A tiny change in your code can destroy autovectorization with zero warning. We'll see below that tiny inefficiencies in your code can steal an enormous amount of performance. We'll also see tools that you can use to pick up on these issues that are far more detailed than timing an execution.
No matter how smart compilers get they'll likely never be able to perfectly optimize complex cases. Many times such optimizations require rethinking and recomposing the problem itself, not just tweaking a few lines of code.
Leaving those cases unoptimized can be tragic. Examples exist of stupendous speedups across a variety of tasks. Fast compression, ripgrep, roaring bitmaps that sit at the base of nearly every search engine, parsing JSON, vectorized emulation of 16 32-bit VMs per AVX-512 thread, ... Our hardware is capable of so much more and we can unlock it.
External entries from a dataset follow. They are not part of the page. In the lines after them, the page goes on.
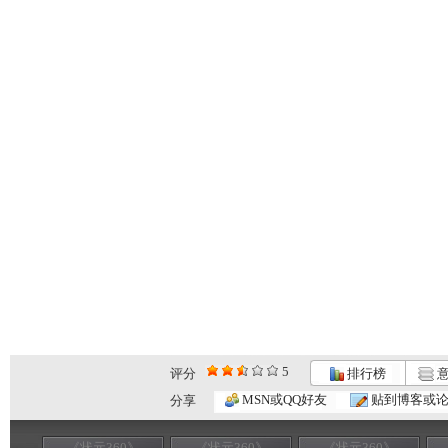
5
评分
排行榜
意
MSN或QQ好友
贴到博客或
分享
《状元360》
《状元360》
《状元360》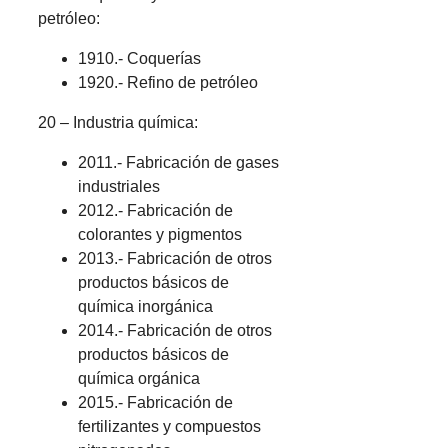
petróleo:
1910.- Coquerías
1920.- Refino de petróleo
20 – Industria química:
2011.- Fabricación de gases
industriales
2012.- Fabricación de
colorantes y pigmentos
2013.- Fabricación de otros
productos básicos de
química inorgánica
2014.- Fabricación de otros
productos básicos de
química orgánica
2015.- Fabricación de
fertilizantes y compuestos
If we're particularly smart we can decompose a large complex problem into a tiny one and only spend our time hand optimizing that minimal use case. An example of this is BLIS:
BLIS is a portable software framework for instantiating high-performance BLAS-like dense linear algebra libraries. The framework was designed to isolate essential kernels of computation that, when optimized, immediately enable optimized implementations of most of its commonly used and computationally intensive operations.
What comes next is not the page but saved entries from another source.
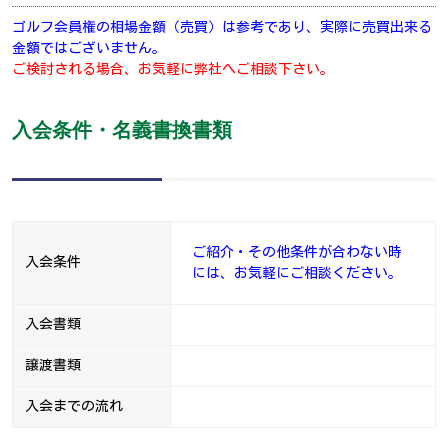
ゴルフ会員権の相場金額（売買）は参考であり、実際に売買出来る
金額ではございません。
ご検討される場合、お気軽に弊社へご相談下さい。
入会条件・名義書換書類
ご紹介・その他条件が合わない時
入会条件
には、お気軽にご相談ください。
入会書類
譲渡書類
入会までの流れ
Separate to all this it's still worth our time to investigate what's happening under the covers - even if theoretically we're cursed to be forever beaten by the compiler.
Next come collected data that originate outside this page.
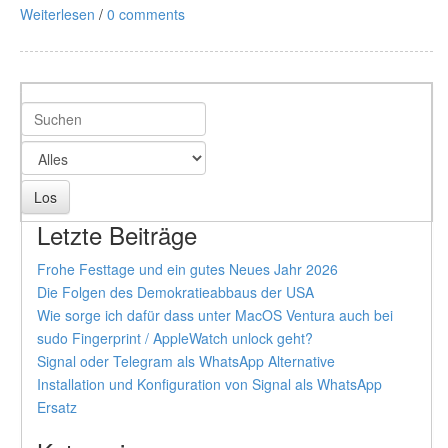
Weiterlesen
/
0 comments
Letzte Beiträge
Frohe Festtage und ein gutes Neues Jahr 2026
Die Folgen des Demokratieabbaus der USA
Wie sorge ich dafür dass unter MacOS Ventura auch bei
sudo Fingerprint / AppleWatch unlock geht?
Signal oder Telegram als WhatsApp Alternative
Installation und Konfiguration von Signal als WhatsApp
Ersatz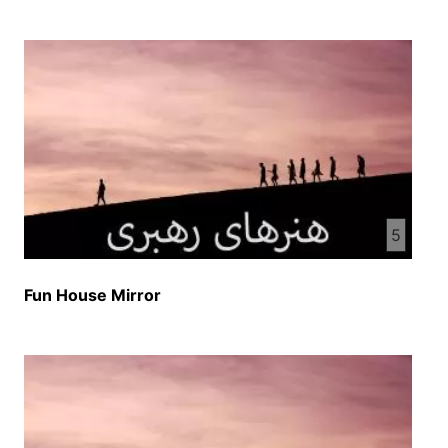
5
Fun House Mirror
At worst you'll come away with a better understanding of how we're standing on the shoulders of giants. At best you may realize the giants were asleep this whole time and that standing on their shoulders works best when they're standing themselves.
In this post we'll use a simple example to pull apart some of the complexities and possibilities of SIMD. Not all details will be explored but it should provide a basis to delve into areas of interest. The code is available on GitHub though annotated below.
Task: pseudo dot product
The dot product between two vectors is z[i] = x[i] * y[i]
, or \(z_i = \sum_i x_i y_i \) if you prefer the mathematical notation.
We'll be performing a pseudo dot product, specifically z[i] += x[i] * y[i]
, for two reasons: first, the compiler is too smart and may remove our redundant loops as they're not used, and second, we want to demonstrate the fused multiply add (FMA) SIMD intrinsic.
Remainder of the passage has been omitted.